In the distance glared the
lights of New York. Dang was on vacation, deciding to visit some friends
in the city—the only city that mattered, the only city that ever
mattered. A tiny mechanical wiper squeaked across the faceplate of the
suit, removing the dewy formations of sulfur-Dilaudid and hypochondriac
acid. It was somewhat good to be home.
The walk
through town, he thought, would do him good. Normally he piloted a big
freighter into to NYC, bringing flesh produce back down to the crustal
colonies. Had the sensors on his suit been working, he could have heard
the keening of wind that eroded the rocks and garbage that lined what
used to be the Hudson. But he didn't: like most things and people, his
sensors didn't work—probably never had.
It seemed
funny, now, to think of this place as once inhabitable. Dang tried not
to: it was silly, really, to clutter the mind with all that organic
schmutz, all that mess and biohazard.
It was better,
now, the way it is.
Dang hurried
along the valley until he found an old sewer pipe, thankfully dry now,
and clambered in.
Going in
this way, he felt like such a tourist.
New York,
as all places that had survived on the crust, was just a series of interconnected
buildings sealed off from the outside through various continually failing
ad hoc techniques: plastic, metal (though this kept corroding), various
resins and ceramics and glues. Domes as the past had envisioned proved
impractical and expensive. But mostly, they were ideologically impure,
requiring a sort of collective effort anathema to the American Way of
Life codified on the forearms of every schoolboy anywhere that mattered.
Dang found
himself, after a few miles, in the airlock beyond which glowed the reception
desk of Customs and Codes, the chronically understaffed and generally
humorless city agency tasked with the impossible job of controlling
what flows to and from the city proper.
The atmospheres
equalized. He stepped inside.
Dang 2
Dang Glengtasm scratched the growth on the back of his neck
as he greeted the pert, young receptionist at the check-in desk.
She went through the routine questions:
"Any unauthorized foodstuffs, biomass, fruit, vegetables, zooplankton?"
"Not this time," Dang answered.
"Any knives, firearms, chemical repellants, used douchebags, explosive
devices?"
"Just my .44. License number 337320120," Dang averred.
The receptionist tapped her pert, red fingernails on the keyboard of
the ancient Compaq.
Its hard disk sputtered and whanged.
"Oh, yes, sir—I've got it right here." She paused and
glanced over her smart and fashionable little half-glasses and into
the screen for a moment. Her eyelashes glanced briefly off the spectacles'
frames.
"Any illegal narcotics, barbiturates, stimulants, hallucinogens?"
Now, the over-the-glasses glance included Dang.
Dang stiffened, slightly and pulled in his gut.
"Nope," he replied, and went back to scratching his growth.

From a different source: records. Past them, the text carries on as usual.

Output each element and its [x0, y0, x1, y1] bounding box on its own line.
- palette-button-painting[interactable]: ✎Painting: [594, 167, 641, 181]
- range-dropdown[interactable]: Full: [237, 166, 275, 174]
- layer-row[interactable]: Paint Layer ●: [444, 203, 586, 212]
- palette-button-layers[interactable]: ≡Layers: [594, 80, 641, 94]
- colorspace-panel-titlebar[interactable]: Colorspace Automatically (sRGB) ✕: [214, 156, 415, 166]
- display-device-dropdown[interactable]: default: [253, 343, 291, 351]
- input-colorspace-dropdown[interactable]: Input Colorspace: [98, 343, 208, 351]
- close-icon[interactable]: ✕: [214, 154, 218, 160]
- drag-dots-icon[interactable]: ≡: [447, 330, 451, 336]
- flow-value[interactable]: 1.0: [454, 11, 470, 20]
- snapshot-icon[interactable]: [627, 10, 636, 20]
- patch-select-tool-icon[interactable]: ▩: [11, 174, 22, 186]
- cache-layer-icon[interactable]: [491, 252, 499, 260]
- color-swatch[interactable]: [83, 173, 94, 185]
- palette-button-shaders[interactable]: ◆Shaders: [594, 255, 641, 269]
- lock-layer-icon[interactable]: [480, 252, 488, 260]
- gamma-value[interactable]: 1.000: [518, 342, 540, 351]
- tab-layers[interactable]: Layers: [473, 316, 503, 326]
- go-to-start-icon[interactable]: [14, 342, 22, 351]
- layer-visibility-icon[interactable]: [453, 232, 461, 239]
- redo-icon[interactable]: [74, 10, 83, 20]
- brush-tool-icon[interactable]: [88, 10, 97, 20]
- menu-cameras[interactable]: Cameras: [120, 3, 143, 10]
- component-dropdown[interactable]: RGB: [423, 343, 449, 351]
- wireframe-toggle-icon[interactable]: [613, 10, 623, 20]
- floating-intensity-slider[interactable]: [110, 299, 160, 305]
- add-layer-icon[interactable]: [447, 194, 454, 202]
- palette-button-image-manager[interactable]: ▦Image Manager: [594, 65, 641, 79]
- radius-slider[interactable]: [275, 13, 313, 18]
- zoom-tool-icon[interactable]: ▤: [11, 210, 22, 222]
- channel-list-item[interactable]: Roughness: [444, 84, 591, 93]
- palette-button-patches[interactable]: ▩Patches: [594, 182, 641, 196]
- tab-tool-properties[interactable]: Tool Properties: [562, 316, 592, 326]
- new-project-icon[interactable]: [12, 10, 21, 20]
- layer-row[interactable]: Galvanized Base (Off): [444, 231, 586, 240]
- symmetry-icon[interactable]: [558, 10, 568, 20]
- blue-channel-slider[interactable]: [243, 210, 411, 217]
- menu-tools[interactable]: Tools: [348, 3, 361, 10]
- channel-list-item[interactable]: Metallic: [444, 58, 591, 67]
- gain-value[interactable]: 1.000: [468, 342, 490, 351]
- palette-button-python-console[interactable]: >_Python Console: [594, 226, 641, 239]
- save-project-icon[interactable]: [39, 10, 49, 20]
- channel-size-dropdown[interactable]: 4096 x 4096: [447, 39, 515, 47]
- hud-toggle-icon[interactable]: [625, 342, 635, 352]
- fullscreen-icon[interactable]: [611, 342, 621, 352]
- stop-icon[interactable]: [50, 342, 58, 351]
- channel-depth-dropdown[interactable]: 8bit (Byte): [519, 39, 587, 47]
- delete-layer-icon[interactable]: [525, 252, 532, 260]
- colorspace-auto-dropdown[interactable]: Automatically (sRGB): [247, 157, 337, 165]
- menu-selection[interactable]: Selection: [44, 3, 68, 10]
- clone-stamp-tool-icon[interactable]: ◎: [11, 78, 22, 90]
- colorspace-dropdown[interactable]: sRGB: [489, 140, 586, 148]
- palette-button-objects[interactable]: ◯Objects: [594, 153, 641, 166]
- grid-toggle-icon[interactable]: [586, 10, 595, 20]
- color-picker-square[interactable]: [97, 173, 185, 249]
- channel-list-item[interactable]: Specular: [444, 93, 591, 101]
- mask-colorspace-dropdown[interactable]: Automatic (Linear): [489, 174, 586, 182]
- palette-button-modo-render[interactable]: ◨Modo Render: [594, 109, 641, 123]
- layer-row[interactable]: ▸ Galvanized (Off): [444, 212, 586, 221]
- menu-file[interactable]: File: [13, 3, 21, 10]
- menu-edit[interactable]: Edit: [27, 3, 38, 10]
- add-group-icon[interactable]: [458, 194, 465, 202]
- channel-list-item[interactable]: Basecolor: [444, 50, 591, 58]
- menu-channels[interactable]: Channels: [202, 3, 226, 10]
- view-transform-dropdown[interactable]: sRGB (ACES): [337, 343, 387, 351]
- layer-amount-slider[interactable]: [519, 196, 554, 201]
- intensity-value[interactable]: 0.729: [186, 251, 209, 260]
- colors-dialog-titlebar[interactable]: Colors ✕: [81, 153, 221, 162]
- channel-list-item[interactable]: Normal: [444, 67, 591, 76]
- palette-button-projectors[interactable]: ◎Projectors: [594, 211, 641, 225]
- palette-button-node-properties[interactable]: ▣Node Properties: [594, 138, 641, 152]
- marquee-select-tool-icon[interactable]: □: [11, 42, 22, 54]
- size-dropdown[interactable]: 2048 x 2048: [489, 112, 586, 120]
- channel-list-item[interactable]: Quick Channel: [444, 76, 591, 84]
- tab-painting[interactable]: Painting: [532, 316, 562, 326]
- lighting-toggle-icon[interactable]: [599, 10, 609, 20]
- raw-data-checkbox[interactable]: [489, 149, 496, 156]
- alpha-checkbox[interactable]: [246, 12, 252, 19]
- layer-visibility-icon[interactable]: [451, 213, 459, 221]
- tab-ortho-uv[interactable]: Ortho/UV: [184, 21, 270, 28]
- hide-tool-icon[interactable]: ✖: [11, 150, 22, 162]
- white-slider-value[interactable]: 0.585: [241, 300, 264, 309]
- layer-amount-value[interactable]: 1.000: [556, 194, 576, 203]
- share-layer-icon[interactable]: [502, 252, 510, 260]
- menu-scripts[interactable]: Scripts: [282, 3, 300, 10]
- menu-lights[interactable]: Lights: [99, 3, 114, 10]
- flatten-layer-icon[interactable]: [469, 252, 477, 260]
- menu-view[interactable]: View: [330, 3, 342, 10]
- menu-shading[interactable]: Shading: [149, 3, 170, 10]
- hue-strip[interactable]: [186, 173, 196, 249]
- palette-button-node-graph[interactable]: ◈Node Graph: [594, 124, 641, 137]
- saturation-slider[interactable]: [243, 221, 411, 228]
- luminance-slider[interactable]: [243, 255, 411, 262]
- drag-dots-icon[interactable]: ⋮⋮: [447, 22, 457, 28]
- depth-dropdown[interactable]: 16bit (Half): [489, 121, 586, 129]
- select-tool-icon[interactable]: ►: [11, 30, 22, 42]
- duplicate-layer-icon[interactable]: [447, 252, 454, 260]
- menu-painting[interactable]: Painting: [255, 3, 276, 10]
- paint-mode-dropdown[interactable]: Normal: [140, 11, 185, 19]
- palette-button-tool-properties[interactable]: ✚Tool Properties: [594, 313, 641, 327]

"Any unlicensed entertainments: newspapers, webzines, newsmagazines,
philistines, pornographies, movies on VHS or DVD? Anything containing
sexual conduct, smoking, drug use, liberalism, or polytheism?"
"No, but I'd sure like to get my hands on some," Dang grinned
mit Käse.
The pert etc. etc. glared, bristly and sullenly dark.
"Only kidding . . . " Dang apologized, blowing off the coy.
"Very well, sir. You're all checked in. Enjoy your stay in New
York City."
Pert unfuming receptionist waved Dang by.